Among the entries below, please repeat exactly and only the lines from the line containing "filtre à haute efficacité retient" to the line containing "Si vous avez", both lines included.

Records from a data source:
- - - - - - -

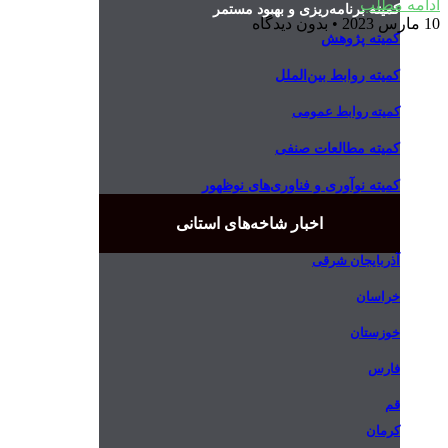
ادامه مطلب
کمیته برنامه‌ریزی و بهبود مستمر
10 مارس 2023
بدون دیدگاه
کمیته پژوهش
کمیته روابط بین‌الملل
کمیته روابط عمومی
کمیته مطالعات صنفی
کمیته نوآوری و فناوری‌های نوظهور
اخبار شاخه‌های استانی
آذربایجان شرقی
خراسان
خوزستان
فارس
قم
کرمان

- - - - - - -

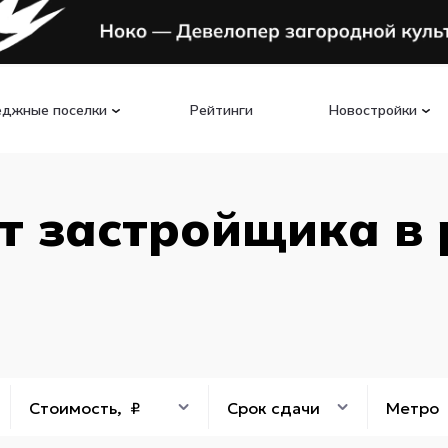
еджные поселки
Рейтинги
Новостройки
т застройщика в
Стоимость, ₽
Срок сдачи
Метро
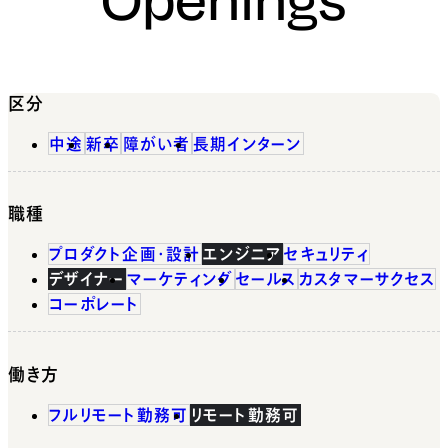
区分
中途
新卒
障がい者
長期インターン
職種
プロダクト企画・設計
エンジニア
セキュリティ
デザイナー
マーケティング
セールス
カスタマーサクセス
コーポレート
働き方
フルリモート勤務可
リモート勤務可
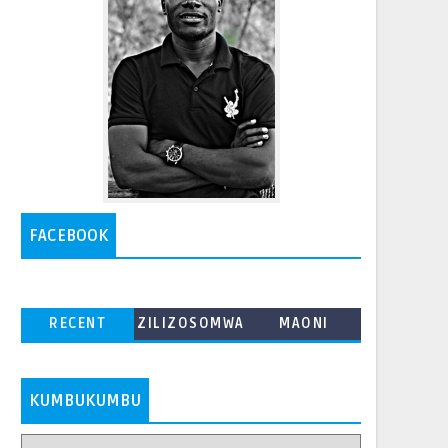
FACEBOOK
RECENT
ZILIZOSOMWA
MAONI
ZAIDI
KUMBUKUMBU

- - - - - - -

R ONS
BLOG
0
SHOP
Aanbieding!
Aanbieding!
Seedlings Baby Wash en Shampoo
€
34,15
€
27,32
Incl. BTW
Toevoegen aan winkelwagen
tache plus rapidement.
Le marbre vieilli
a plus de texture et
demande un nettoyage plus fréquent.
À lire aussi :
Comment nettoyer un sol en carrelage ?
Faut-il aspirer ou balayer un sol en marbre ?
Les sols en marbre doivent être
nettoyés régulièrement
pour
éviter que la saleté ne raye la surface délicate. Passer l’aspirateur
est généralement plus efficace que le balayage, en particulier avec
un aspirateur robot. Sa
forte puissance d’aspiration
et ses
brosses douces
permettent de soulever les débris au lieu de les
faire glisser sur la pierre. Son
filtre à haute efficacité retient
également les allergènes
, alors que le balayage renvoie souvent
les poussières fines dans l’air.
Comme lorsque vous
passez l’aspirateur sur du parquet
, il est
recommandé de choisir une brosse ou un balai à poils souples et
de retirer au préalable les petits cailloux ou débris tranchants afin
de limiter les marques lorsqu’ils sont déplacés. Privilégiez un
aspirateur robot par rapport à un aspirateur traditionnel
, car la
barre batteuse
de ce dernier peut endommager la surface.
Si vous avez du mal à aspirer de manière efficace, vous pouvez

- - - - - - -

Your response:
filtre à haute efficacité retient
également les allergènes
, alors que le balayage renvoie souvent
les poussières fines dans l’air.
Comme lorsque vous
passez l’aspirateur sur du parquet
, il est
recommandé de choisir une brosse ou un balai à poils souples et
de retirer au préalable les petits cailloux ou débris tranchants afin
de limiter les marques lorsqu’ils sont déplacés. Privilégiez un
aspirateur robot par rapport à un aspirateur traditionnel
, car la
barre batteuse
de ce dernier peut endommager la surface.
Si vous avez du mal à aspirer de manière efficace, vous pouvez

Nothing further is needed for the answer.